Can you use a modifier 57 on an E/M for an elective surgery? The surgery does have a 90 global and the E/M is completed the day before surgery. I found the information below on Supercoder.com 

*Question: We attached modifier -57 to an E/M service that resulted in a decision to remove a lesion. Our Medicare carrier rejected our claim. What did we do wrong?

Virginia Subscriber
Answer: You should attach modifier -57 (Decision for surgery) when an E/M service, such as 99214 (Office or other outpatient visit ... established patient ...), results in a decision for major surgery during the patient preoperative period. The preoperative period on a major surgery includes the day of and the day prior to the procedure. Typically, your internist should order an emergency procedure or surgery, not a scheduled or elective surgery.*

Thank you,


----------



## maddismom (Oct 15, 2013)

I think this is a great question.  Ordinarily I would say yes, but then I kept referring to the elective part and have to think it would be included in the surgical package.  Looking forward to other coder responses.


----------



## FTessaBartels (Oct 15, 2013)

*Lesion removal is MINOR surgery*

The problem is that excision of a skin lesion is MINOR surgery (global days 0-10)

F Tessa Bartels, CPC, CEMC


----------



## Vstruzinski (Oct 15, 2013)

Good afternoon,

The surgery I posted is not what I code for it was and example of were I found that you can not use 57 on elective surgeries. I work in orthopedic spine and our surgeries are considered elective.

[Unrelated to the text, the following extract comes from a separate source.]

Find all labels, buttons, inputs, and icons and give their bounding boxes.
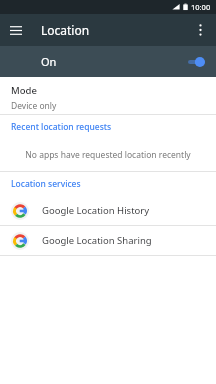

Would we be able to use the 57? Just because it is an elective  surgery the patient must still go through a clearance prorocess



Answer: You should attach modifier -57 (Decision for surgery) when an E/M service, such as 99214 (Office or other outpatient visit ... established patient ...), results in a decision for major surgery during the patient preoperative period. The preoperative period on a major surgery includes the day of and the day prior to the procedure. Typically, your internist should order an emergency procedure or surgery, *not a scheduled or elective surgery.*


----------



## armen (Oct 15, 2013)

I always bill 57 with 90 days global procedure when an E/M is the one where the decision for surgery is made. I billed for Ortho and now doing the same for Derm.



Vstruzinski said:


> Good afternoon,
> 
> The surgery I posted is not what I code for it was and example of were I found that you can not use 57 on elective surgeries. I work in orthopedic spine and our surgeries are considered elective. Would we be able to use the 57? Just because it is an elective  surgery the patient must still go through a clearance prorocess
> 
> ...


----------



## OCD_coder (Oct 15, 2013)

This is a great question to bring to the forum.  Nowhere could I find in the CPT, NCCI Manual on the CMS Surgical Guidelines, nor the Global Surgical Fact sheet is there a criteria limiting the use of modifier 57 when a surgical procedure is "elective".  I only found it on the Risk Table in the E&M (95') Documentation Guidelines.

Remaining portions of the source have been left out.